The sulfur content of the wax oil which can be used for blending and producing low-sulfur marine fuel oil in the current refinery reaches up to 1% -3%, the wax oil is directly used for blending and adding with lower proportion, and the cost is not obviously reduced. The current solution is to mix high sulfur components such as wax oil, residual oil, etc. for hydrotreating, and remove the sulfur components therefrom for blending low sulfur bunker fuel oil. But the hydrodesulfurization technology has harsh technological conditions, needs larger equipment investment and higher desulfurization cost, and the hydrogenated wax oil has smaller competitiveness when being used for producing low-sulfur marine fuel oil.

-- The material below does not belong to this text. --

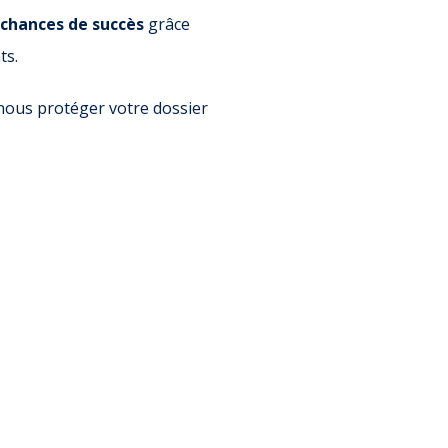
 chances de succès
grâce
ts.
nous protéger votre dossier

The oxidation extraction desulfurization technology is a technology capable of replacing hydrodesulfurization, and the basic principle of the technology is that sulfides in oil products are oxidized into sulfur oxides with strong polarity such as sulfones and the like by an oxidizing agent under the action of a catalyst, and the sulfur oxides have more polarity than the sulfides due to the fact that the electronegativity of oxygen is higher than that of sulfur, and are easily extracted and removed by a polar solvent, so that the sulfur content in the oil products is reduced. The oxidation desulfurization technology has simple process, mild condition and low equipment investment. However, most of the current reports on the wax oil oxidation extraction desulfurization technology are principle exploration, and few reports are provided for the novel process. The reported catalysts comprise formic acid, acetic acid, phosphotungstate and the like, and the oxidizing agent comprises hydrogen peroxide, peracetic acid, tert-butyl peroxide and the like, and the systems have the problems of low single-pass desulfurization rate, long reaction time, large using amount of the catalyst and the oxidizing agent and the like.
The existing wax oil oxidation desulfurization process adopts an intermittent stirred tank reaction process (CN 104593056A), has the defects of poor multiphase material mixing effect, poor mass transfer performance and the like, and the oxidative desulfurization effect of hydrogen peroxide/acetic anhydride on the coking wax oil shows that a hydrogen peroxide/acetic acid system is used for reacting for 75min in a stirred tank, and the desulfurization rate is only 55%. Meanwhile, as the oxidant is hydrogen peroxide (CN 102408915A, CN 105176570A), the oxidant is easy to decompose when being heated, and excessive addition is needed to ensure the desulfurization effect, so that the method is not beneficial to industrial production. The invention provides a method for continuously operating a wax oil oxidation desulfurization process by using a microchannel reactor, which has high equipment safety and can effectively shorten the reaction time and the consumption of an oxidant.
Disclosure of Invention
The invention aims to provide a novel process and a novel method for strengthening the oxidation desulfurization process of wax oil by using a microchannel reactor aiming at the defects of the conventional wax oil oxidation extraction desulfurization technology, and realizes the continuous oxidation desulfurization of the wax oil with short retention time and small using amount of oxidant by utilizing the efficient mass transfer mixing characteristic of the microchannel reactor.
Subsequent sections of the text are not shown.